Note
As the volume of NGS data increases, it becomes more and more pronounced the need to optimally store and handle data coming from Next Generation Sequencing pipelines, in efficient manner. This is particularly true when such data reside in a common shared storage back-end which sustains big I/O pressure from hundreds or thousands of concurrent accesses.
Maintaining the volume of data in compressed format, may achieve the following objectives:
- Reduces considerably the required storage space (possibly as much as 5 or 6 times)

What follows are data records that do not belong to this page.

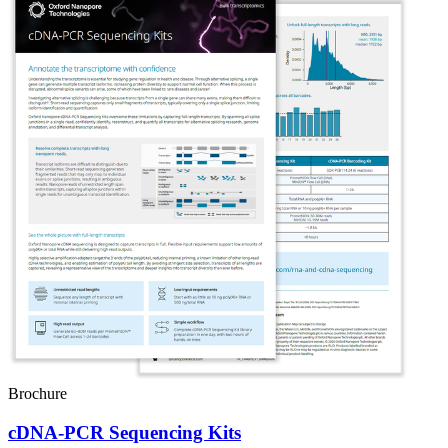
Brochure
cDNA-PCR Sequencing Kits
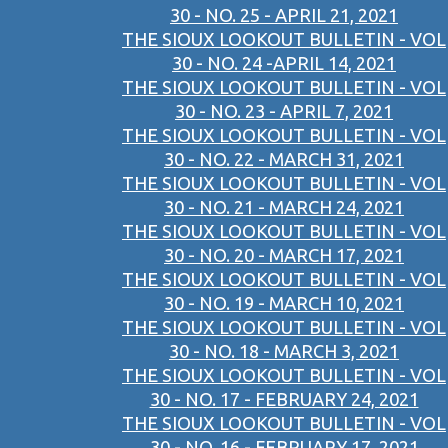
30 - NO. 25 - APRIL 21, 2021
THE SIOUX LOOKOUT BULLETIN - VOL
30 - NO. 24 -APRIL 14, 2021
THE SIOUX LOOKOUT BULLETIN - VOL
30 - NO. 23 - APRIL 7, 2021
THE SIOUX LOOKOUT BULLETIN - VOL
30 - NO. 22 - MARCH 31, 2021
THE SIOUX LOOKOUT BULLETIN - VOL
30 - NO. 21 - MARCH 24, 2021
THE SIOUX LOOKOUT BULLETIN - VOL
30 - NO. 20 - MARCH 17, 2021
THE SIOUX LOOKOUT BULLETIN - VOL
30 - NO. 19 - MARCH 10, 2021
THE SIOUX LOOKOUT BULLETIN - VOL
30 - NO. 18 - MARCH 3, 2021
THE SIOUX LOOKOUT BULLETIN - VOL
30 - NO. 17 - FEBRUARY 24, 2021
THE SIOUX LOOKOUT BULLETIN - VOL
30 - NO. 16 - FEBRUARY 17, 2021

- Provides an incentive for users, to perform correct stage-in/stage-out operations
- May increase the speed with which I/O operations take place, if slow disk operations are minimized
- Saturation of I/O subsystems may become less pronounced, or be postponed towards heavier loads
The aim of this policy is to ensure that a sufficiently rich palette of entropy-conscious tools are available on machines which may be flooded by NGS data.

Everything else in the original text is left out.